'Chemical Ali' faces questions at hearing
 |  Ali Hassan al-Majid -- also known as "Chemical Ali" -- appears at an investigative hearing Saturday. |
 | |
 |  VIDEO |
 General says Saddam loyalist is leading the insurgency from Syria.
 Iraqi political campaigns getting under way.
|
|
BAGHDAD, Iraq (CNN) -- Captured former Iraqi official Ali Hassan al-Majid -- also known as "Chemical Ali" -- and another jailed member of Saddam Hussein's regime were interrogated in court Saturday before a tribunal of investigative judges.
Iraqi officials have said al-Majid will be among the first officials from the Saddam era to be tried in war crime proceedings. But tribunal leader Raad al-Juhyi said the hearing was not part of the upcoming trials.
The panel of judges also questioned Saddam's former defense minister, Sultan Hashem Ahmed, al-Juhyi said. Attorneys for the two men were present, the panel head said, giving no details of what was said in the hearing.
The hearing was closed to the media.
Saddam and 11 high-profile members of his ousted regime face war crime allegations, and Iraqi officials have said al-Majid's trial would begin before the end of December.
At one point, interim Iraqi Prime Minister Ayad Allawi had said trials would begin next week.
Al-Majid, who also is Saddam's cousin, allegedly orchestrated the 1988 chemical weapons attack on Iraqi Kurds.
Most accounts, including those of international humanitarian organizations, say more than 5,000 Kurds were killed in the attack.
Al-Majid was taken into U.S. custody in 2003.
Pictures from the court tribunal showed al-Majid handcuffed and dressed in a jacket and shirt with no tie. He walked with a cane.
Interim Iraqi Deputy Prime Minister Barham Saleh said the investigation of ex-defense minister Ahmed is aimed largely at gathering information for al-Majid's trial.
Much is riding on the first trial -- it could help to determine whether the nation's new judicial system has legitimacy in the eyes of Iraqis, Americans and the world. It also will help set a tone and pattern for future cases, leading up to Saddam's trial.
Many international observers have said they are concerned that Iraq's judicial system, established as part of the interim government, may not be prepared to hold trials of such magnitude.
Saleh acknowledged the system is not up to where it should be, but he said there is substantial evidence against the top members of the former regime.

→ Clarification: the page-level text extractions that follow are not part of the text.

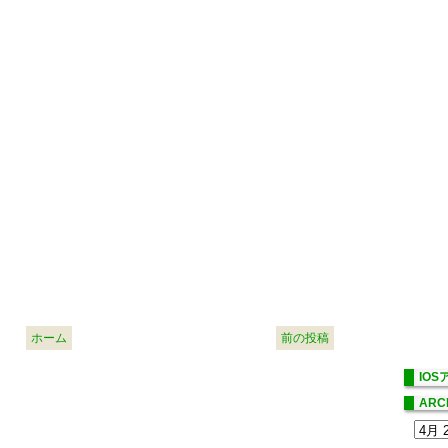
ホーム
前の投稿
IO
ARC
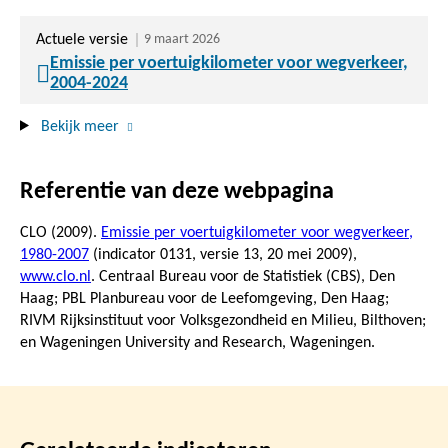
Actuele versie
9 maart 2026
Emissie per voertuigkilometer voor wegverkeer,
2004-2024
Bekijk meer
Referentie van deze webpagina
CLO (2009).
Emissie per voertuigkilometer voor wegverkeer,
1980-2007
(indicator 0131, versie 13,
20 mei 2009
),
www.clo.nl
. Centraal Bureau voor de Statistiek (CBS), Den
Haag; PBL Planbureau voor de Leefomgeving, Den Haag;
RIVM Rijksinstituut voor Volksgezondheid en Milieu, Bilthoven;
en Wageningen University and Research, Wageningen.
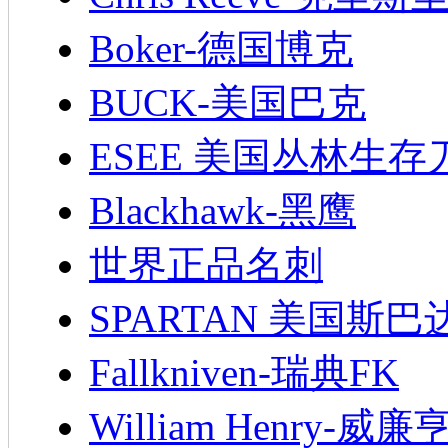
Boker-德国博克
BUCK-美国巴克
ESEE 美国丛林生存
Blackhawk-黑鹰
世界正品名刺
SPARTAN 美国斯巴
Fallkniven-瑞典FK
William Henry-威廉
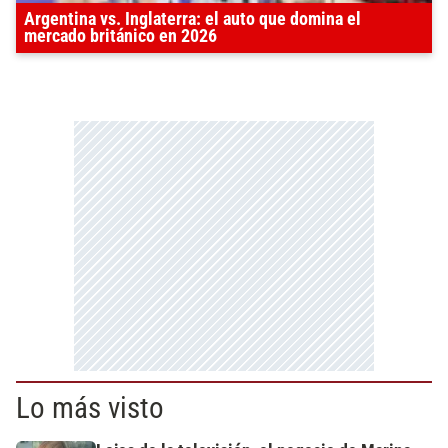
Argentina vs. Inglaterra: el auto que domina el
mercado británico en 2026
Lo más visto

Al-Majid was the king of spades in the deck of cards issued by the U.S. military and No. 5 on the American list of the 55 most-wanted Iraqis.

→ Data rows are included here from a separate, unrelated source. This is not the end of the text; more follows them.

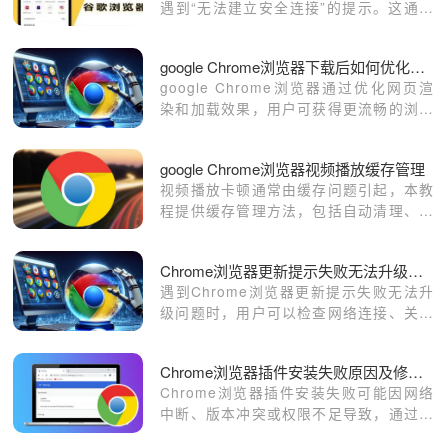
遇到“无法建立安全连接”的提示。这通常
与SSL证书错误、浏览器设置、网络环境
等因素有关。本文将详细介绍导致该问题
google Chrome浏览器下载后如何优化网页渲染和加载效果
的原因，并提供有效的解决方案，帮助用
google Chrome浏览器通过优化网页渲
户恢复正常访问。
染和加载效果，用户可获得更流畅的浏览
体验。结合缓存管理，提升访问速度。
google Chrome浏览器视频播放缓存管理
视频播放卡顿通常由缓存问题引起，本教
程提供缓存管理方法，包括自动清理、存
储优化及播放性能提升技巧。
Chrome浏览器更新提示失败无法升级的修复教程
遇到Chrome浏览器更新提示失败无法升
级问题时，用户可以检查网络连接、关闭
安全软件及手动下载安装包进行修复。
Chrome浏览器插件安装失败原因及修复方法
Chrome浏览器插件安装失败可能因网络
中断、版本冲突或权限不足导致，通过清
理缓存、重新安装等方法可修复。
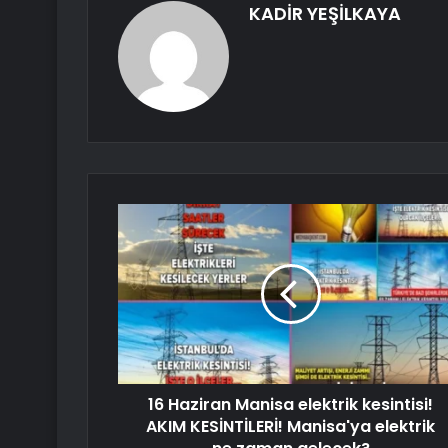
KADİR YEŞİLKAYA
16 Haziran Manisa elektrik kesintisi!
AKIM KESİNTİLERİ! Manisa'ya elektrik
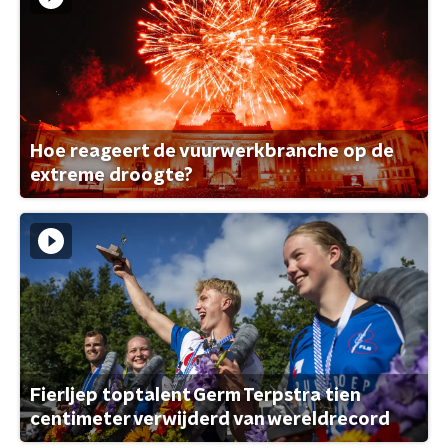
Hoe reageert de vuurwerkbranche op de
extreme droogte?
Fierljep toptalent Germ Terpstra tien
centimeter verwijderd van wereldrecord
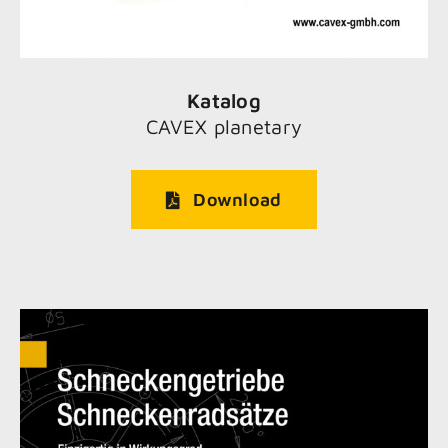
Katalog
CAVEX planetary
Download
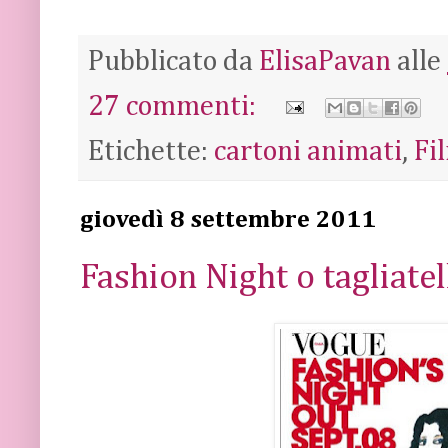
Pubblicato da
ElisaPavan
alle
27 commenti:
Etichette:
cartoni animati
,
Fi
giovedì 8 settembre 2011
Fashion Night o tagliatel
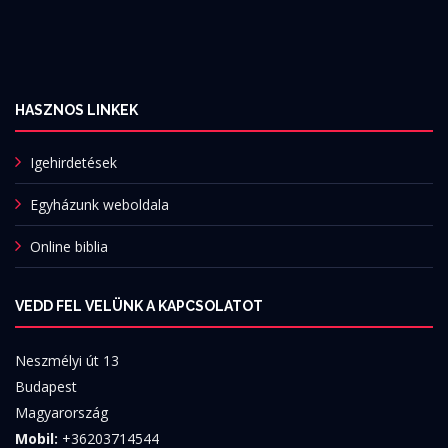
HASZNOS LINKEK
Igehirdetések
Egyházunk weboldala
Online biblia
VEDD FEL VELÜNK A KAPCSOLATOT
Neszmélyi út 13
Budapest
Magyarország
Mobil:
+36203714544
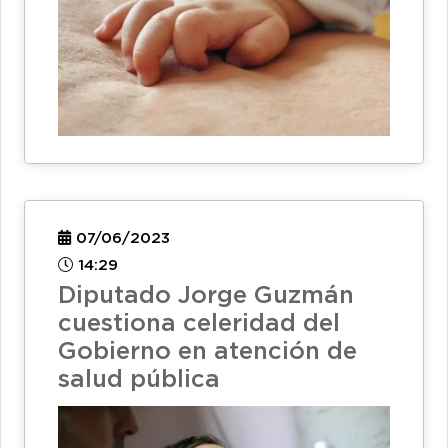
07/06/2023
14:29
Diputado Jorge Guzmán
cuestiona celeridad del
Gobierno en atención de
salud pública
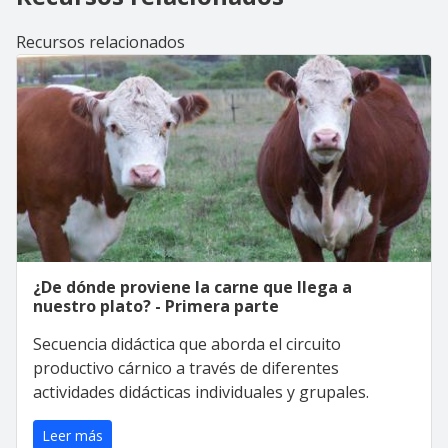
Recursos relacionados
¿De dónde proviene la carne que llega a
nuestro plato? - Primera parte
Secuencia didáctica que aborda el circuito
productivo cárnico a través de diferentes
actividades didácticas individuales y grupales.
Leer más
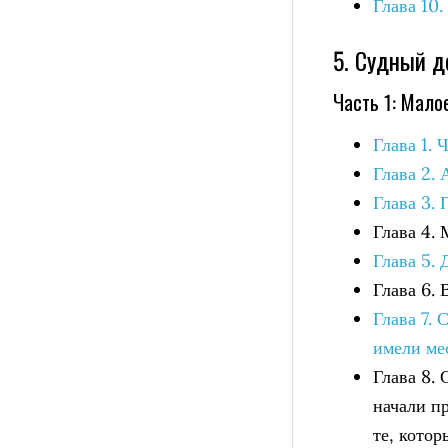
Глава 10
5. Судный д
Часть 1: Мало
Глава 1. 
Глава 2. 
Глава 3. 
Глава 4.
Глава 5. 
Глава 6.
Глава 7.
имели ме
Глава 8.
начали п
те, кото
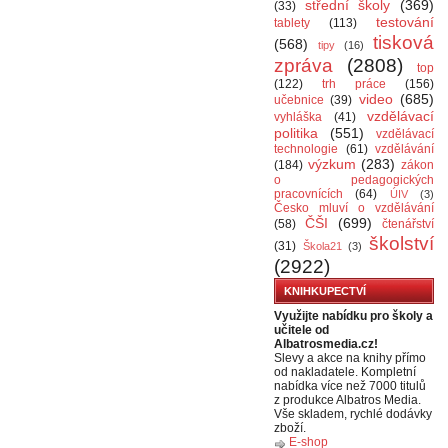
střední školy
(369)
(33)
testování
tablety
(113)
tisková
(568)
tipy
(16)
zpráva
(2808)
top
(122)
trh práce
(156)
video
(685)
učebnice
(39)
vzdělávací
vyhláška
(41)
politika
(551)
vzdělávací
technologie
(61)
vzdělávání
výzkum
(283)
(184)
zákon
o pedagogických
pracovnících
(64)
ÚIV
(3)
Česko mluví o vzdělávání
ČŠI
(699)
(58)
čtenářství
školství
(31)
Škola21
(3)
(2922)
KNIHKUPECTVÍ
Využijte nabídku pro školy a
učitele od
Albatrosmedia.cz!
Slevy a akce na knihy přímo
od nakladatele. Kompletní
nabídka více než 7000 titulů
z produkce Albatros Media.
Vše skladem, rychlé dodávky
zboží.
E-shop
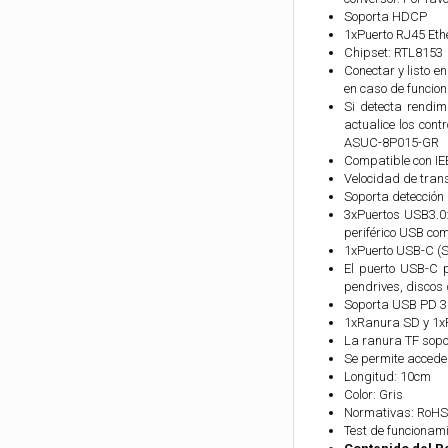
Soporta HDCP
1xPuerto RJ45 Ethe
Chipset: RTL8153
Conectar y listo e
en caso de funcion
Si detecta rendimi
actualice los con
ASUC-8P015-GR
Compatible con IEE
Velocidad de trans
Soporta detección 
3xPuertos USB3.0:
periférico USB com
1xPuerto USB-C (S
El puerto USB-C p
pendrives, discos 
Soporta USB PD 3
1xRanura SD y 1x
La ranura TF sopo
Se permite acceder
Longitud: 10cm
Color: Gris
Normativas: RoHS
Test de funcionam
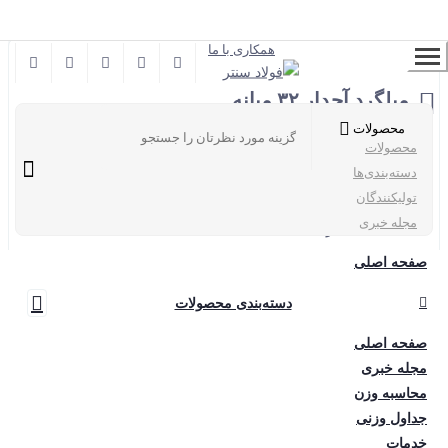
عضو می‌شوم
همکاری با ما
میلگرد آجدار ۳۲ میانه
محصولات
محصولات
دسته‌بندی‌ها
تولیکنندگان
کد محصول
102
مجله خبری
آنالیز
A3
حالت
شاخه ۱۲ متری
صفحه اصلی
سایز
30
دسته‌بندی محصولات
نوع
شاخه آجدار
تولیدکننده
کارخانه میانه
صفحه اصلی
مجله خبری
واحد
کیلوگرم
محاسبه وزن
محل تحویل
کارخانه
جداول وزنی
بروزرسانی قیمت
1404/06/31
خدمات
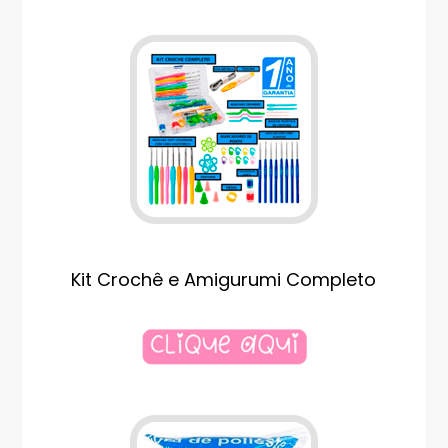
Kit Crochê e Amigurumi Completo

He was a general, presidential adviser, a member of Saddam's inner circle, commander of the Baath Party Regional Command, a member of the Revolutionary Command Council and head of the Central Workers Bureau.

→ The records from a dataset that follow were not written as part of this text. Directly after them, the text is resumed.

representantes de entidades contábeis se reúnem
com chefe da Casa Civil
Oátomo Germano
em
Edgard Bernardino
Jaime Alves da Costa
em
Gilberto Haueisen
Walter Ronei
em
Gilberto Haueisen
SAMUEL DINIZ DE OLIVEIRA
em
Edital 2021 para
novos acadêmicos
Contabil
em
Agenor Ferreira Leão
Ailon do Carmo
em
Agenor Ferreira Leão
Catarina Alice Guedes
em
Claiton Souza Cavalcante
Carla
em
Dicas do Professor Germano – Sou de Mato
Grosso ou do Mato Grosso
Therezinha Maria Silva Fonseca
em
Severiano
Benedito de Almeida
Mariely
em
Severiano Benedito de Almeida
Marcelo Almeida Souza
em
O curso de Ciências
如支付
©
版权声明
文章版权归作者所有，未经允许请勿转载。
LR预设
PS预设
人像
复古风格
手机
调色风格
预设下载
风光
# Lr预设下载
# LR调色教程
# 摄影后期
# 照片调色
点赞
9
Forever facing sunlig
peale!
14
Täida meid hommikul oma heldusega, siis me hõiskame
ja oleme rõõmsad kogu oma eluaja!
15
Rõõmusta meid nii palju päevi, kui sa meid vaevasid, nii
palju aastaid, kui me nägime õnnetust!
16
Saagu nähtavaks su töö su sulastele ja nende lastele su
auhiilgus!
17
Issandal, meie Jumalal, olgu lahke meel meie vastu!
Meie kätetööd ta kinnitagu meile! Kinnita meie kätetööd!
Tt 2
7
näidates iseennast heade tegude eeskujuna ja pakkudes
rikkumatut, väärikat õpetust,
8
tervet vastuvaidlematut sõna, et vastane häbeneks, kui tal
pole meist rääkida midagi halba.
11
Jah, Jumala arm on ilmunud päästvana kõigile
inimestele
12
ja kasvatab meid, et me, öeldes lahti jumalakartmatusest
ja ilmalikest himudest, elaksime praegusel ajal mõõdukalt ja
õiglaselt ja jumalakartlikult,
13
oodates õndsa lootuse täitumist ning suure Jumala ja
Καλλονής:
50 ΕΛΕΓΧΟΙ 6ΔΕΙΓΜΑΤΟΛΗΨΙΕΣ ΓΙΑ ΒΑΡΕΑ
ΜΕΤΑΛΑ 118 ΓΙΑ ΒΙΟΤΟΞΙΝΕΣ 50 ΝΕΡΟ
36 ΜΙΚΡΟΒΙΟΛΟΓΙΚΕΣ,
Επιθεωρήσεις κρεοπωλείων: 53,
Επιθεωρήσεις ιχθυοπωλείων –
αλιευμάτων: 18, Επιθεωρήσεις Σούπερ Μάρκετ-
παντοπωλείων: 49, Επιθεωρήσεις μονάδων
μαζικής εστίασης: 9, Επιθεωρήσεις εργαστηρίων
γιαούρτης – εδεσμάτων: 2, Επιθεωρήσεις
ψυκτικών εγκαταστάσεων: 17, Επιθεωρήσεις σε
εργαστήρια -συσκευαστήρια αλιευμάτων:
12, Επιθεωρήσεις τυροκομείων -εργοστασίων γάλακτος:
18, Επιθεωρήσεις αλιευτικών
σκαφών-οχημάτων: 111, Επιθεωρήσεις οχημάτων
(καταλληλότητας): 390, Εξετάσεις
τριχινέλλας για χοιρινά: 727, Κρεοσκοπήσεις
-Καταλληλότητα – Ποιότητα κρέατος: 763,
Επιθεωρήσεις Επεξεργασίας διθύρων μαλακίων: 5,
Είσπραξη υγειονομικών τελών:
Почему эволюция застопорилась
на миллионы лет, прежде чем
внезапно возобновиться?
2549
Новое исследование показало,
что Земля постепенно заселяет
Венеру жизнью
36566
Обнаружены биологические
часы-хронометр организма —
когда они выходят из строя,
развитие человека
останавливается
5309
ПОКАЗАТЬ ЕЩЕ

He coordinated the resistance in southern Iraq during the war, according to the U.S.-led coalition, and was the de facto governor of Kuwait after Iraq invaded that country in 1990.
In April 2003, coalition officials initially suspected al-Majid was killed in a U.S.-led airstrike on his house, but they later retracted the claim. He then was thought to have been in hiding in northern Iraq, possibly in Tikrit, home of his clan.